▸ **PROBLEM TO WORK ON**: The answer must be a single number: the count of lines in these records that hold "screenshot".

(Pixel coordinate grounding data)

---+---

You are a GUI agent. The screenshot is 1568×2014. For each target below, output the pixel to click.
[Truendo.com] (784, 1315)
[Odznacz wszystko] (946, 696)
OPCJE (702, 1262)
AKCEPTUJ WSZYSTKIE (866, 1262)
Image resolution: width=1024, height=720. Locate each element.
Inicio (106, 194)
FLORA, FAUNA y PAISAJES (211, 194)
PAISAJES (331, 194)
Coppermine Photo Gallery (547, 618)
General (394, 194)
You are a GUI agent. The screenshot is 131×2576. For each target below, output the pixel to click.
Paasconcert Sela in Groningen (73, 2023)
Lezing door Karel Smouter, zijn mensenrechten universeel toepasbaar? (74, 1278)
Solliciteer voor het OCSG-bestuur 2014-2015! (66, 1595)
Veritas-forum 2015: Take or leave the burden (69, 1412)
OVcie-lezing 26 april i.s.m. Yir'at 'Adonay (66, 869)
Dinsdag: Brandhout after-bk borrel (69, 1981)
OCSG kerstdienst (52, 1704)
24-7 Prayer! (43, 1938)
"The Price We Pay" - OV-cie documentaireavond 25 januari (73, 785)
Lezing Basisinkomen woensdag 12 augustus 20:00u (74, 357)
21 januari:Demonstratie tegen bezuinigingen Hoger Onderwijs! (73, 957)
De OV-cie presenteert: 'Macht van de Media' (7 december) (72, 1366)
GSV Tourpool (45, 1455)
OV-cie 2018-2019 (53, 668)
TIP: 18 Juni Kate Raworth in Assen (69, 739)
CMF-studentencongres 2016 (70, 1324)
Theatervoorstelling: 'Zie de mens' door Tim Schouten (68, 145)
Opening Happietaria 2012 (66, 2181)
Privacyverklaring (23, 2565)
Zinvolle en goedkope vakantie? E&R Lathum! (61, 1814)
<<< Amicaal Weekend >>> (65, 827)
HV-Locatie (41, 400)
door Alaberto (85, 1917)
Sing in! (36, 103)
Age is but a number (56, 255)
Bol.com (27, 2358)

---+---

▸ **TASK OUTPUT**: 2